The murder weapon was a .30-.30-caliber rifle, according to the documents.
With two handguns and 78 rounds of ammunition strapped to his body, Loukaitis is accused of calmly entering a classroom and gunning down math teacher Leona Caires, 49, and students Manuel Vela, 14, and Arnold Fritz, 15. Natalie Hintz was wounded.
Court Commissioner James R. Brown denied motions by defense attorney Garth Dano to close Monday’s hearing to the public and seal court records.
Death threats against the boy’s parents and the emotions surrounding the case merited keeping the public and news media out, Dano said.
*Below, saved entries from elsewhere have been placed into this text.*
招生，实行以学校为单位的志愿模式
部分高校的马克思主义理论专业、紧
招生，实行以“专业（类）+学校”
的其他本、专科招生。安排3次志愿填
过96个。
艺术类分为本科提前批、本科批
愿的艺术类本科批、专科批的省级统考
Brown, however, said the amount of information already known about the case and the public’s interest in its outcome convinced him to keep the hearing open.
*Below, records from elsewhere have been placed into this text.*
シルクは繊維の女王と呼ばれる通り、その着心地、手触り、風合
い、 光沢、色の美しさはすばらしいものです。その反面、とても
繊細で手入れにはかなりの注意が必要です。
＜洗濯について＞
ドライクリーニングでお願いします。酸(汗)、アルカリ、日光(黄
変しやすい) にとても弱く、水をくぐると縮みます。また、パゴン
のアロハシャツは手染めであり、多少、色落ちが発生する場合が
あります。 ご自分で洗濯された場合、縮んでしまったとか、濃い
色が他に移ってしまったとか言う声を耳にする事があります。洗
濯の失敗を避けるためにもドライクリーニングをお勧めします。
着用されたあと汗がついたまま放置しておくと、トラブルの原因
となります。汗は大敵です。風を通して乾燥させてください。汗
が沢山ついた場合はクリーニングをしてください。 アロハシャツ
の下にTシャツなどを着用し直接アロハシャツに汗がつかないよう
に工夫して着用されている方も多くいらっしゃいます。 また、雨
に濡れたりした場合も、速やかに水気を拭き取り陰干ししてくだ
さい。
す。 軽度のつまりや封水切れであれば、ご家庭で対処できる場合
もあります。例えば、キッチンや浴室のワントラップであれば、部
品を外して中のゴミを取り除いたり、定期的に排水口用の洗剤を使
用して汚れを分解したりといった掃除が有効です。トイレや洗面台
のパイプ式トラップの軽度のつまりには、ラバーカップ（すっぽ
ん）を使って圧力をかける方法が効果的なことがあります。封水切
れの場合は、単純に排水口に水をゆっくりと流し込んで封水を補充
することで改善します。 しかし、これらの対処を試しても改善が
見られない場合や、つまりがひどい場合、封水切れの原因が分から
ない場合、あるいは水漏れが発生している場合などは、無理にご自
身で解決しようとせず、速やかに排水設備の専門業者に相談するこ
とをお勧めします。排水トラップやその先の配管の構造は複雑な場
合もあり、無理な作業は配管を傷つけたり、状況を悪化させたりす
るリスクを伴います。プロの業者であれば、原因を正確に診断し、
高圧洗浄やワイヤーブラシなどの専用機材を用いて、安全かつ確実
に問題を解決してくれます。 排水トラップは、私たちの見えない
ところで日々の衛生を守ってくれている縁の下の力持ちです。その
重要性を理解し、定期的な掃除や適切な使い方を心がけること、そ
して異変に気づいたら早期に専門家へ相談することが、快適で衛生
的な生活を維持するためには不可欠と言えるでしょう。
Dano said he had advised his client to “remain mute and not respond” in court, but Brown told him he would expect his client to answer a series of routine questions.
Brown denied a prosecution motion to either hold Loukaitis without bail or raise bail to $1 million. Bail was set at $500,000, but Dano said he would not seek the boy’s release because of concerns about his safety.
The boy’s parents, Terry and JoAnn Loukaitis, watched tensely from the front row of the gallery as their son was led from the courtroom in leg chains.
JoAnn Loukaitis filed for divorce from her husband of 16 years on Jan. 5, exactly four weeks before the shootings.
In divorce papers, she said her husband “is an alcoholic and behaves irrationally.” She claimed her husband would not share the family’s financial records with her.
The couple owns and operates a sandwich shop in Moses Lake.
Dano said the couple would not talk to reporters. The attorney refused to comment on possible motives for the shooting.
“I know everyone is anxious to hear some reasons behind this tragedy, but I am unable to make further comment at this time,” Dano said.
Dano said Loukaitis’ parents wanted him to express their “heartfelt sorrow and compassion for the family and friends of the victims and the community as a whole. They’d like to erase this tragedy.”
He then asked the community for compassion for the Loukaitis family.
Relatives of shooting victim Vela wore light-blue ribbons in the courtroom.
“Manuel’s nickname was Baby Blue,” said one of the men, who asked to be identified only as “Manuel’s uncle.”
Earlier Monday, 17-year-old Larry Bolden, who said he was a close friend of Vela’s, said it is true that Vela and another student had teased Loukaitis. Teasing was mentioned by some students as a possible motive for the killings.
“They teased him because he was nobody,” Bolden said. “It’s how society works. Someone tries to get up and they have to cut him down.”